FontLab is a font editor developed by Fontlab Ltd., Inc. Since the early 2000s, it has been the dominant software tool for commercial/retail digital font development. FontLab is available for Windows and macOS.

History
The software was initially developed by the company SoftUnion Ltd. of Saint Petersburg, Russia, under lead programmer Yuri Yarmola. In 1992, Pyrus North America Ltd. was formed in the United States to distribute and market FontLab 2.0 for Microsoft Windows, which was released in 1993. Pyrus North America eventually bought all the rights to FontLab, hired Yarmola, then restructured as Fontlab Ltd., Inc. The company is distributed, but programming is still done primarily by a Russian team, partly in St. Petersburg, while the company is incorporated in Panama.

FontLab's first Mac OS product was FontLab 3 for Mac, in 1998. Since then, FontLab (FontLab Studio for version 5) has been issued for both Mac and Windows. Although initially Windows versions always came first, with FontLab VI, the two versions have become in sync, with simultaneous releases. In addition, FontLab has developed spinoff font editors for specific markets. TypeTool, a simplified version of FontLab Studio, is quite inexpensive and serves as an entry level typeface editor, which is popular with students, hobbyists, and those whose typographic needs are relatively simple. In the past, AsiaFont Studio (or Fontlab Composer) was a more sophisticated version of Fontlab, with special features for editing Chinese, Japanese and Korean fonts. These functions are now included in Fontlab Studio since version 5.1. OpenType features for complex scripts like Arabic, Devanagari, and Thai are not directly supported, but can be added through Microsoft’s Volt.

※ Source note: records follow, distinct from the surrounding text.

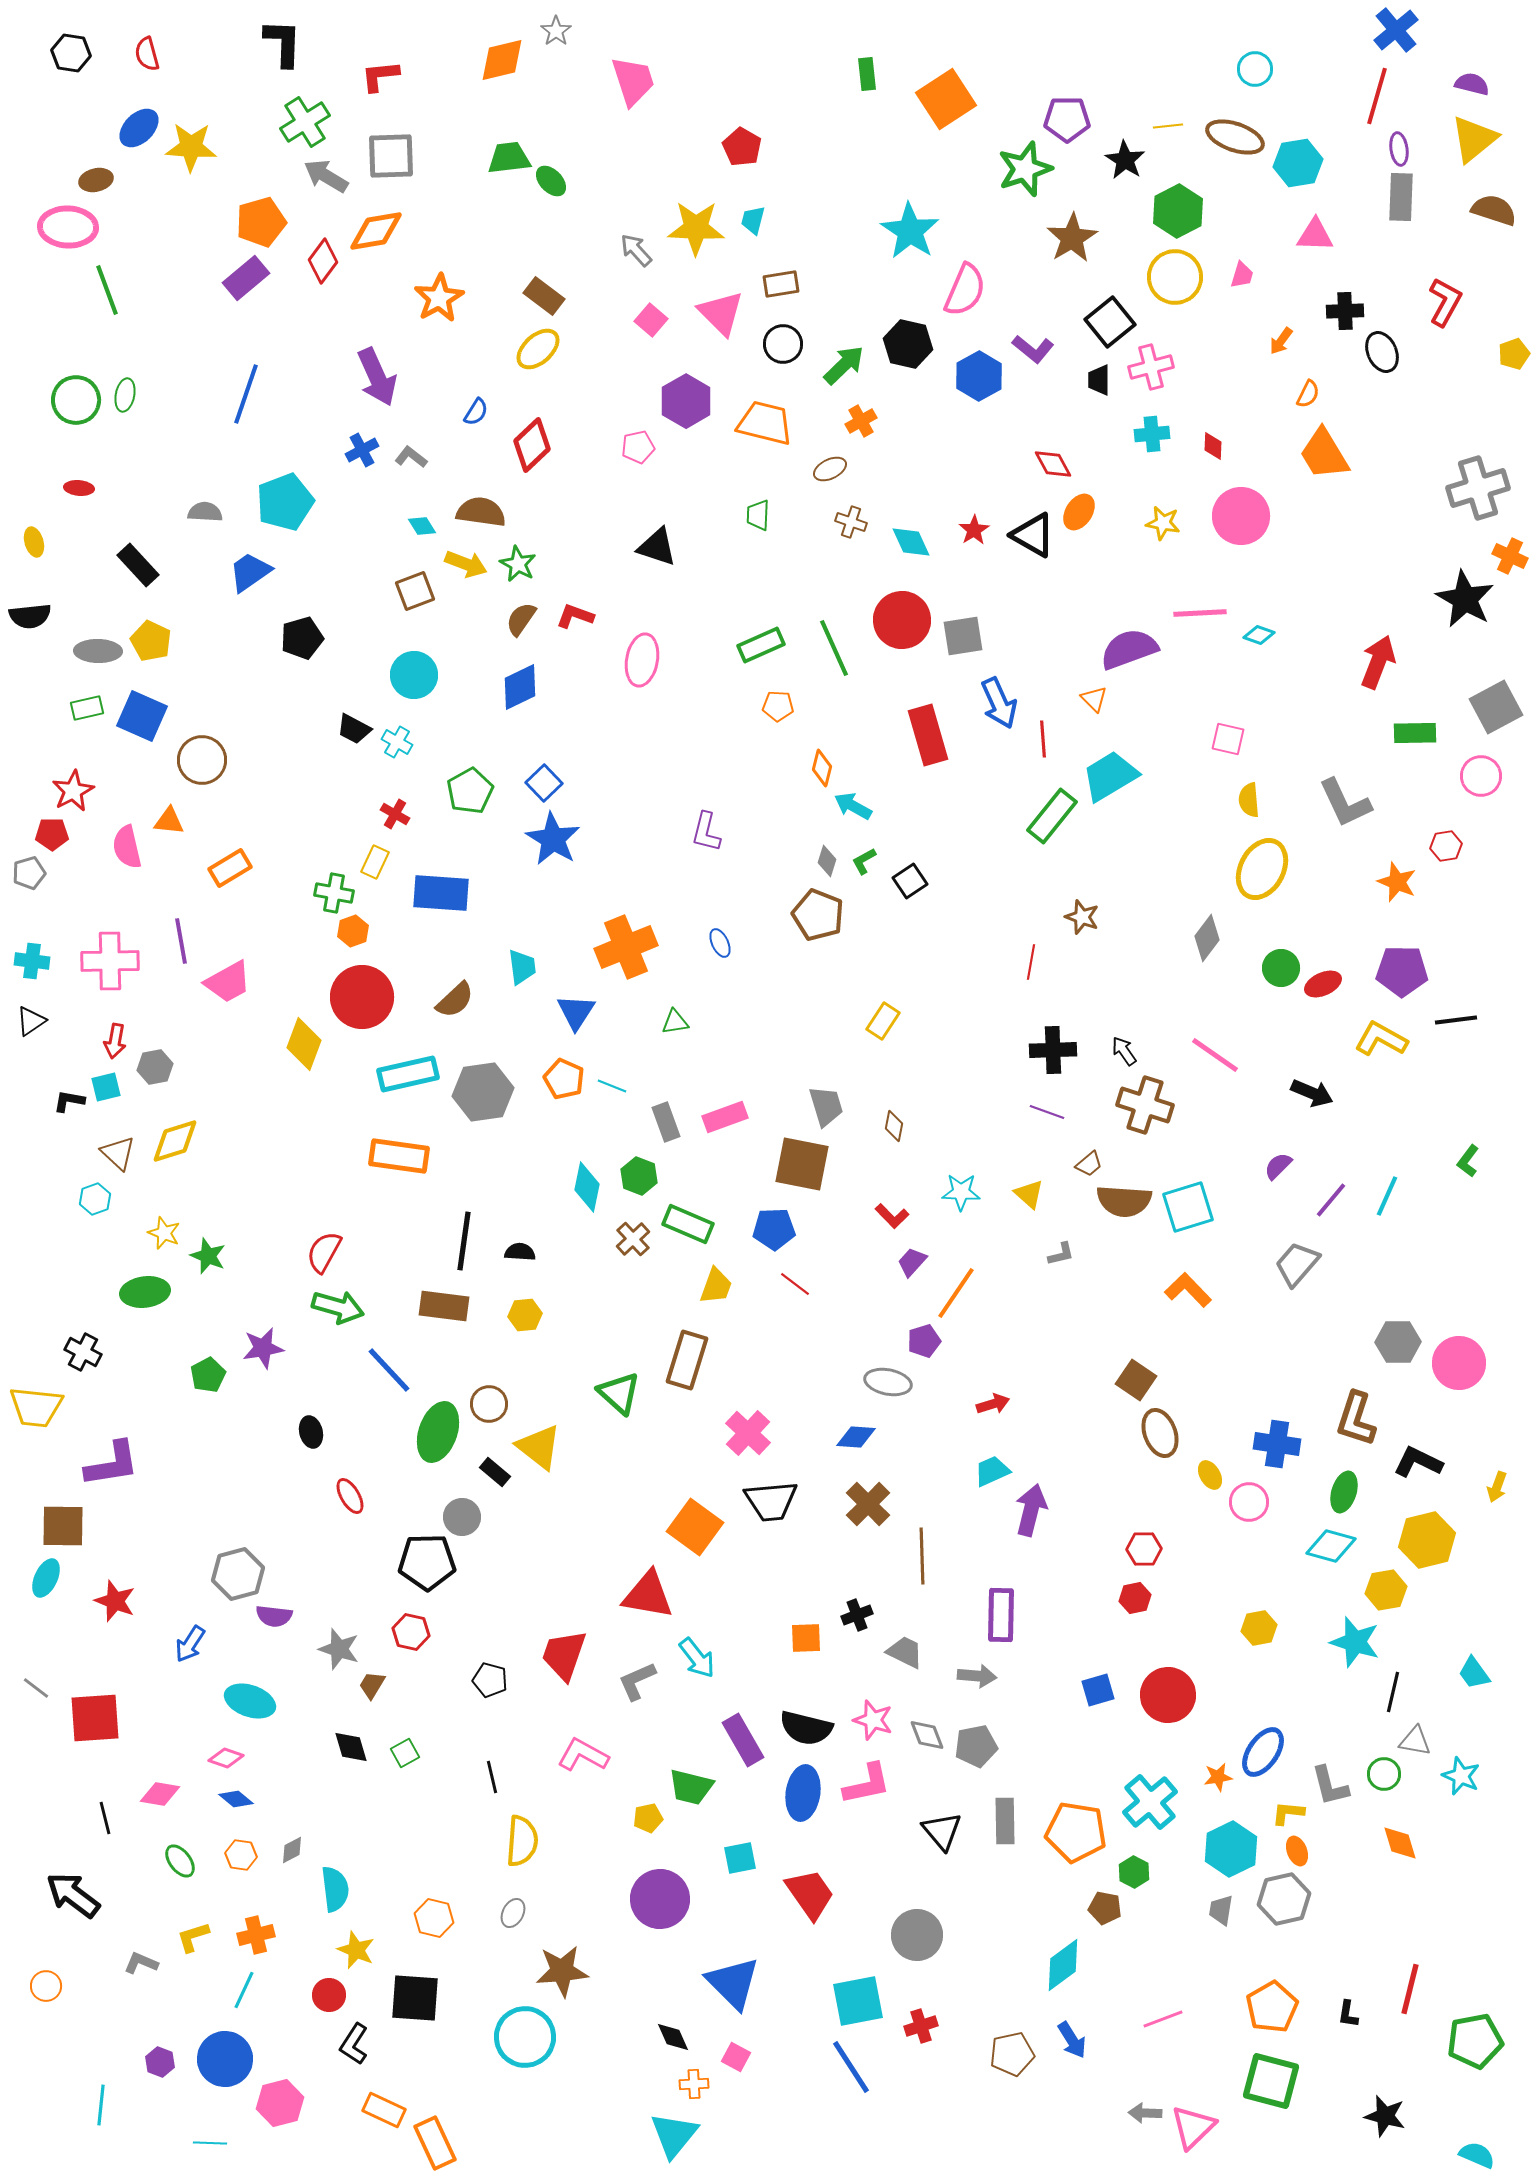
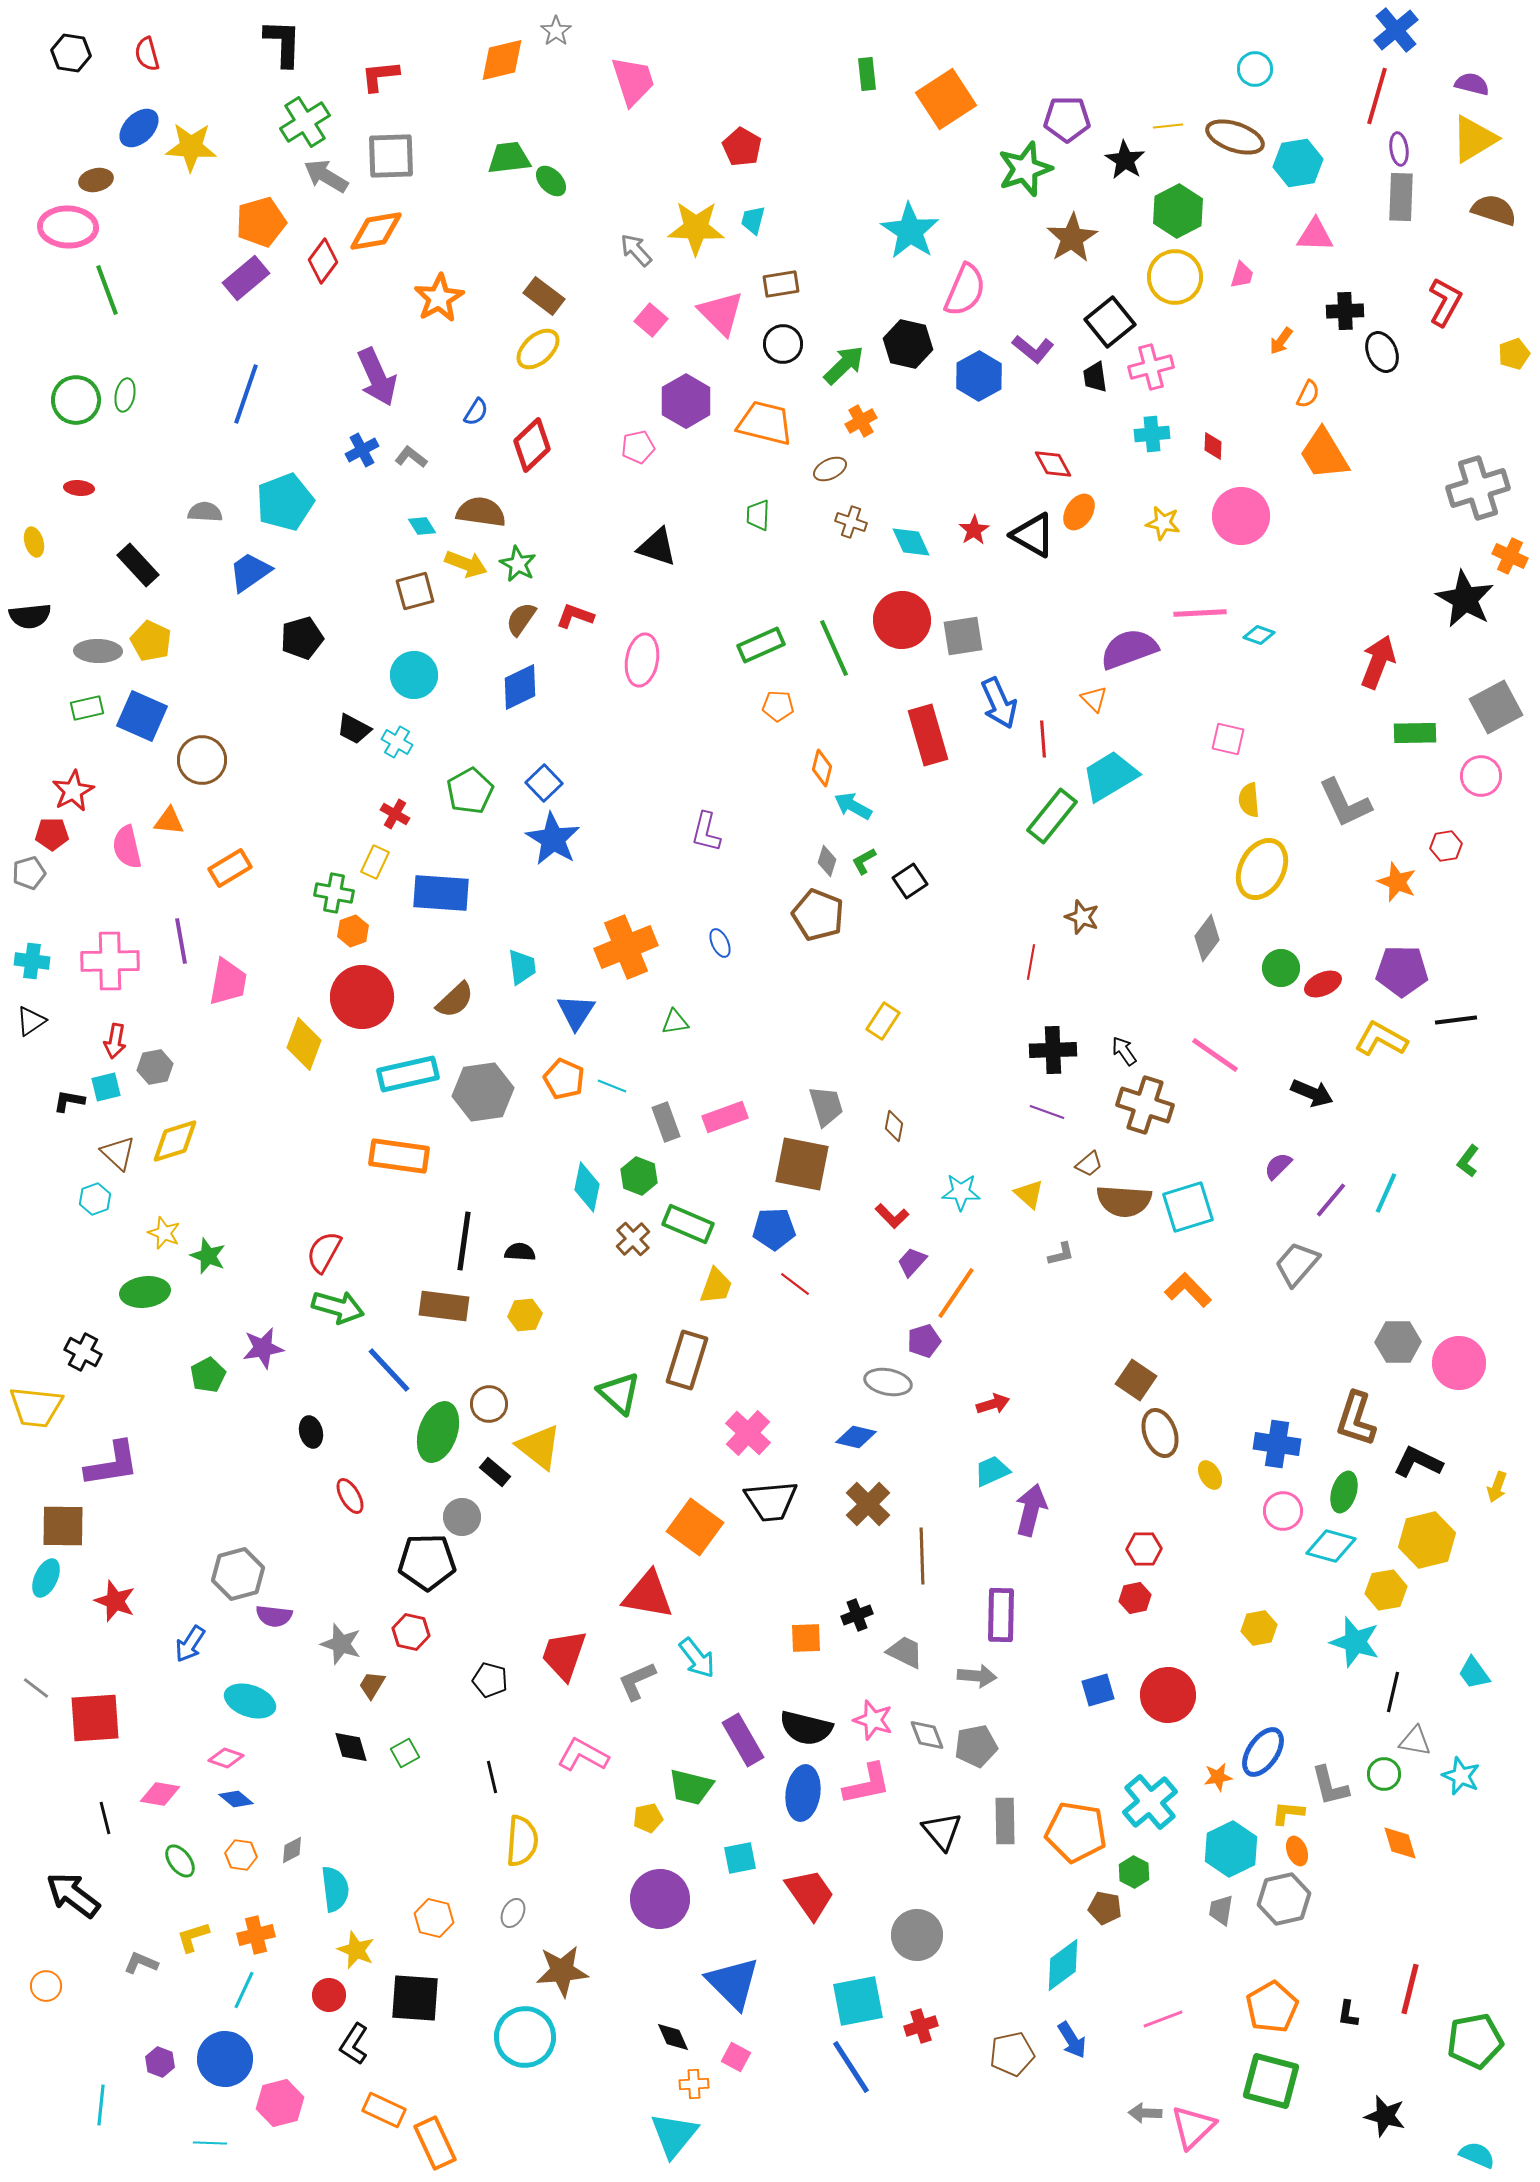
yellow triangle at (1474, 139): rotated 8 degrees clockwise
black trapezoid at (1099, 380): moved 4 px left, 3 px up; rotated 8 degrees counterclockwise
brown square at (415, 591): rotated 6 degrees clockwise
pink trapezoid at (228, 982): rotated 51 degrees counterclockwise
cyan line at (1387, 1196): moved 1 px left, 3 px up
blue diamond at (856, 1437): rotated 9 degrees clockwise
pink circle at (1249, 1502): moved 34 px right, 9 px down
gray star at (339, 1649): moved 2 px right, 5 px up
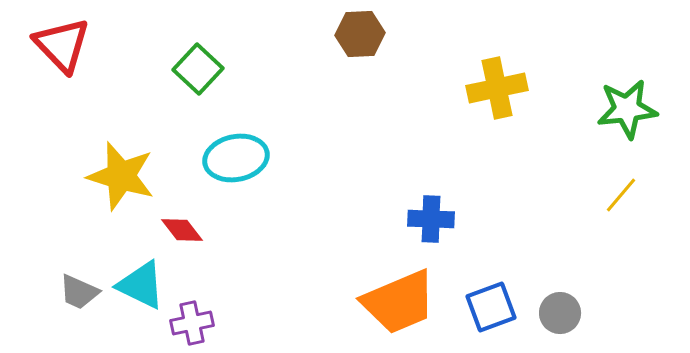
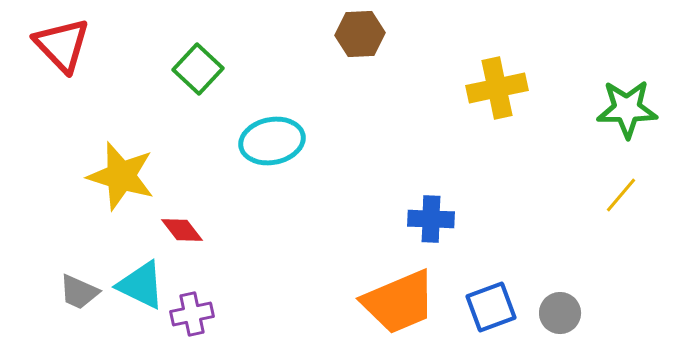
green star: rotated 6 degrees clockwise
cyan ellipse: moved 36 px right, 17 px up
purple cross: moved 9 px up
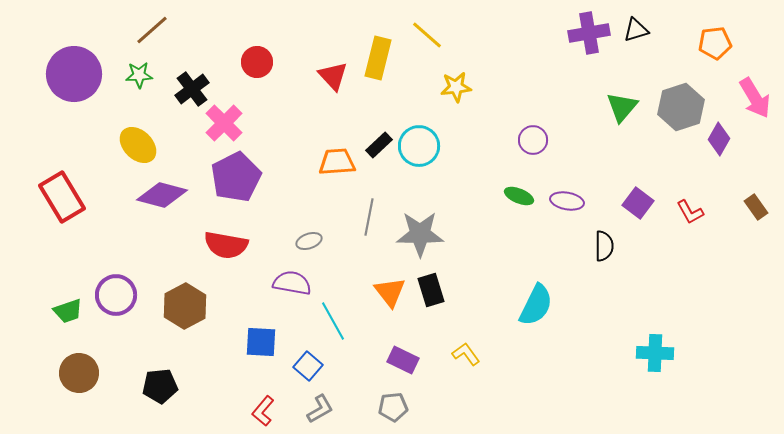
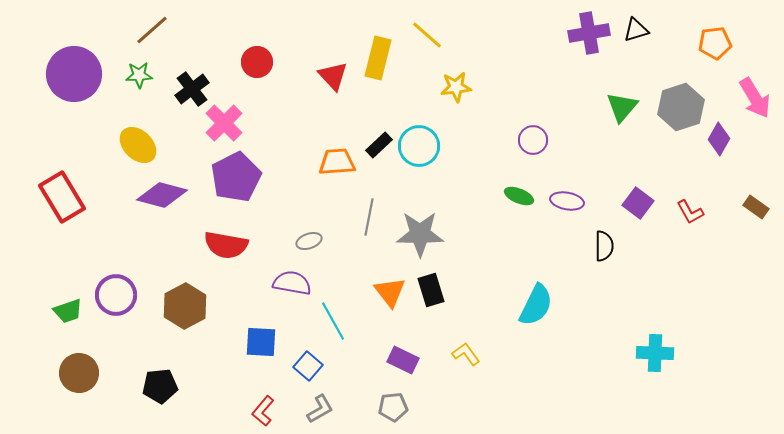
brown rectangle at (756, 207): rotated 20 degrees counterclockwise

At a time when fonts came in different formats and were platform-specific, FontLab also began to create a line of font creation and conversion utilities. ScanFont, a tool for converting scans and bitmaps of glyphs into vector glyphs was part of FontLab 2, but in the next version it was split off, and became a stand-alone application. With FontLab VI, the ScanFont functionality was again integrated into the main application.

Next came TransType, a font converter for moving fonts between TrueType, OpenType and Type 1 formats and between Macintosh and Windows platforms. A few shorter-lived and more specialized font converters followed: FONmaker, for converting vector fonts into bitmaps; FontFlasher, for converting “normal” vector fonts into pixelated vector fonts for low-resolution display in Flash apps; and FogLamp, for converting native Fontographer files into modern formats. (Newer versions of FontLab Studio, FontLab VI, and FontLab 7 can now open recent Fontographer files directly.)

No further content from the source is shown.